= Problem requirements =
Leaving the pictures aside, repeat each line below exactly.
------ Provided data ------
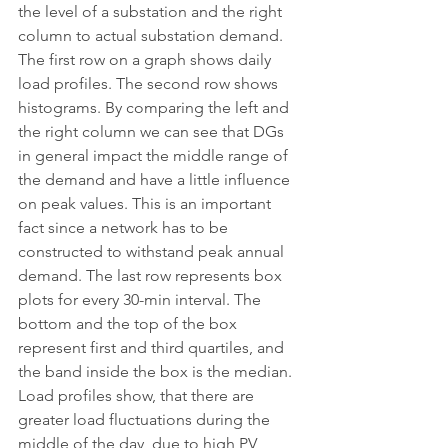
the level of a substation and the right 
column to actual substation demand.
The first row on a graph shows daily 
load profiles. The second row shows 
histograms. By comparing the left and 
the right column we can see that DGs 
in general impact the middle range of 
the demand and have a little influence 
on peak values. This is an important 
fact since a network has to be 
constructed to withstand peak annual 
demand. The last row represents box 
plots for every 30-min interval. The 
bottom and the top of the box 
represent first and third quartiles, and 
the band inside the box is the median. 
Load profiles show, that there are 
greater load fluctuations during the 
middle of the day, due to high PV 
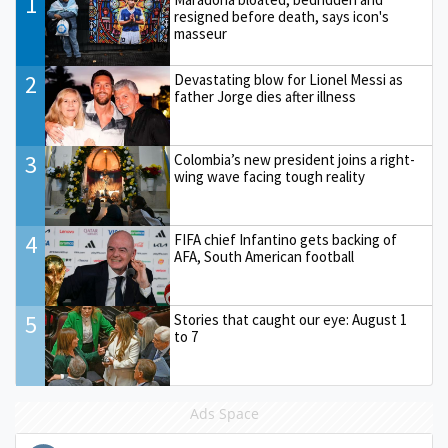
1
resigned before death, says icon's
masseur
2
Devastating blow for Lionel Messi as
father Jorge dies after illness
3
Colombia’s new president joins a right-
wing wave facing tough reality
4
FIFA chief Infantino gets backing of
AFA, South American football
5
Stories that caught our eye: August 1
to 7
Ads Space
------
= Solution =
the level of a substation and the right 
column to actual substation demand.
The first row on a graph shows daily 
load profiles. The second row shows 
histograms. By comparing the left and 
the right column we can see that DGs 
in general impact the middle range of 
the demand and have a little influence 
on peak values. This is an important 
fact since a network has to be 
constructed to withstand peak annual 
demand. The last row represents box 
plots for every 30-min interval. The 
bottom and the top of the box 
represent first and third quartiles, and 
the band inside the box is the median. 
Load profiles show, that there are 
greater load fluctuations during the 
middle of the day, due to high PV 
1
resigned before death, says icon's
masseur
2
Devastating blow for Lionel Messi as
father Jorge dies after illness
3
Colombia’s new president joins a right-
wing wave facing tough reality
4
FIFA chief Infantino gets backing of
AFA, South American football
5
Stories that caught our eye: August 1
to 7
Ads Space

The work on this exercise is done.